▶ **The records**:
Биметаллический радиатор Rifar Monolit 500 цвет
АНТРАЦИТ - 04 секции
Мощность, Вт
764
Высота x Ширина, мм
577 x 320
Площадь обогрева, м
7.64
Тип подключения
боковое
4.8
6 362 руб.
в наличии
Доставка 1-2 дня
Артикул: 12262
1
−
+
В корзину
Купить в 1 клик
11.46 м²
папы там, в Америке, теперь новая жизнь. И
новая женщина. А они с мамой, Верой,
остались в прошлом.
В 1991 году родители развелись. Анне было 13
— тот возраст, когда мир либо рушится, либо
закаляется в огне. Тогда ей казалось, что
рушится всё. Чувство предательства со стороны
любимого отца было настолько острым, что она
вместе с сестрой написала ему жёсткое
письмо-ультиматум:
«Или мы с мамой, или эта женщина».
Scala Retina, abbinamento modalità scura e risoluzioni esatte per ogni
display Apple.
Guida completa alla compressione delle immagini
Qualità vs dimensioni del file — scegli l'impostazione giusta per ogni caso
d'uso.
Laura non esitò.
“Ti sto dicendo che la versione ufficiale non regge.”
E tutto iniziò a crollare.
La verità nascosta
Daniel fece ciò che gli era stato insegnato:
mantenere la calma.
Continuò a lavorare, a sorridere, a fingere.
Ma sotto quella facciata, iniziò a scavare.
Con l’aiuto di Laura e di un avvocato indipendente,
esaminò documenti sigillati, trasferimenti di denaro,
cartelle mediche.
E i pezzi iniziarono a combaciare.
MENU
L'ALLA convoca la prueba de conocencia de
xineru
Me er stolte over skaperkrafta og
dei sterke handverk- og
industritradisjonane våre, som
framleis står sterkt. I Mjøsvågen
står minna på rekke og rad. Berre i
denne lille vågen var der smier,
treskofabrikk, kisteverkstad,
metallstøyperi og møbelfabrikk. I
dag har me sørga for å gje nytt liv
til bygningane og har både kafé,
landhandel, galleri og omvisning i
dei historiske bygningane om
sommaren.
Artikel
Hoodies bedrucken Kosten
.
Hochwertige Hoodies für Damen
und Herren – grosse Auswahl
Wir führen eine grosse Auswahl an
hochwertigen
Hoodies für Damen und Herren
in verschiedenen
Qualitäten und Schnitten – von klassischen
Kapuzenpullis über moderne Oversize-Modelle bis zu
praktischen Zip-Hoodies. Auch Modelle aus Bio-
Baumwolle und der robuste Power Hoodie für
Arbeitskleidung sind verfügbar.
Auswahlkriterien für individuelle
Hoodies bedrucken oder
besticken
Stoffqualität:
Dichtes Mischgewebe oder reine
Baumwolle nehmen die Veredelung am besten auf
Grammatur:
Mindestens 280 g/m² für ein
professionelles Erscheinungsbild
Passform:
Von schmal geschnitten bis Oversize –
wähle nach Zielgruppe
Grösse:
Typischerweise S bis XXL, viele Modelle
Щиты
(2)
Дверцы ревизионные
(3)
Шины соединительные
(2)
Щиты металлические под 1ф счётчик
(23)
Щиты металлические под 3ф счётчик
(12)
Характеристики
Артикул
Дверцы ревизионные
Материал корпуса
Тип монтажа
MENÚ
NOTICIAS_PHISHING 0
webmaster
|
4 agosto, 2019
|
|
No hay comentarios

▶ **What you have to do**: All entries should be given again precisely as they appear above.

▶ **Written answer**:
Биметаллический радиатор Rifar Monolit 500 цвет
АНТРАЦИТ - 04 секции
Мощность, Вт
764
Высота x Ширина, мм
577 x 320
Площадь обогрева, м
7.64
Тип подключения
боковое
4.8
6 362 руб.
в наличии
Доставка 1-2 дня
Артикул: 12262
1
−
+
В корзину
Купить в 1 клик
11.46 м²
папы там, в Америке, теперь новая жизнь. И
новая женщина. А они с мамой, Верой,
остались в прошлом.
В 1991 году родители развелись. Анне было 13
— тот возраст, когда мир либо рушится, либо
закаляется в огне. Тогда ей казалось, что
рушится всё. Чувство предательства со стороны
любимого отца было настолько острым, что она
вместе с сестрой написала ему жёсткое
письмо-ультиматум:
«Или мы с мамой, или эта женщина».
Scala Retina, abbinamento modalità scura e risoluzioni esatte per ogni
display Apple.
Guida completa alla compressione delle immagini
Qualità vs dimensioni del file — scegli l'impostazione giusta per ogni caso
d'uso.
Laura non esitò.
“Ti sto dicendo che la versione ufficiale non regge.”
E tutto iniziò a crollare.
La verità nascosta
Daniel fece ciò che gli era stato insegnato:
mantenere la calma.
Continuò a lavorare, a sorridere, a fingere.
Ma sotto quella facciata, iniziò a scavare.
Con l’aiuto di Laura e di un avvocato indipendente,
esaminò documenti sigillati, trasferimenti di denaro,
cartelle mediche.
E i pezzi iniziarono a combaciare.
MENU
L'ALLA convoca la prueba de conocencia de
xineru
Me er stolte over skaperkrafta og
dei sterke handverk- og
industritradisjonane våre, som
framleis står sterkt. I Mjøsvågen
står minna på rekke og rad. Berre i
denne lille vågen var der smier,
treskofabrikk, kisteverkstad,
metallstøyperi og møbelfabrikk. I
dag har me sørga for å gje nytt liv
til bygningane og har både kafé,
landhandel, galleri og omvisning i
dei historiske bygningane om
sommaren.
Artikel
Hoodies bedrucken Kosten
.
Hochwertige Hoodies für Damen
und Herren – grosse Auswahl
Wir führen eine grosse Auswahl an
hochwertigen
Hoodies für Damen und Herren
in verschiedenen
Qualitäten und Schnitten – von klassischen
Kapuzenpullis über moderne Oversize-Modelle bis zu
praktischen Zip-Hoodies. Auch Modelle aus Bio-
Baumwolle und der robuste Power Hoodie für
Arbeitskleidung sind verfügbar.
Auswahlkriterien für individuelle
Hoodies bedrucken oder
besticken
Stoffqualität:
Dichtes Mischgewebe oder reine
Baumwolle nehmen die Veredelung am besten auf
Grammatur:
Mindestens 280 g/m² für ein
professionelles Erscheinungsbild
Passform:
Von schmal geschnitten bis Oversize –
wähle nach Zielgruppe
Grösse:
Typischerweise S bis XXL, viele Modelle
Щиты
(2)
Дверцы ревизионные
(3)
Шины соединительные
(2)
Щиты металлические под 1ф счётчик
(23)
Щиты металлические под 3ф счётчик
(12)
Характеристики
Артикул
Дверцы ревизионные
Материал корпуса
Тип монтажа
MENÚ
NOTICIAS_PHISHING 0
webmaster
|
4 agosto, 2019
|
|
No hay comentarios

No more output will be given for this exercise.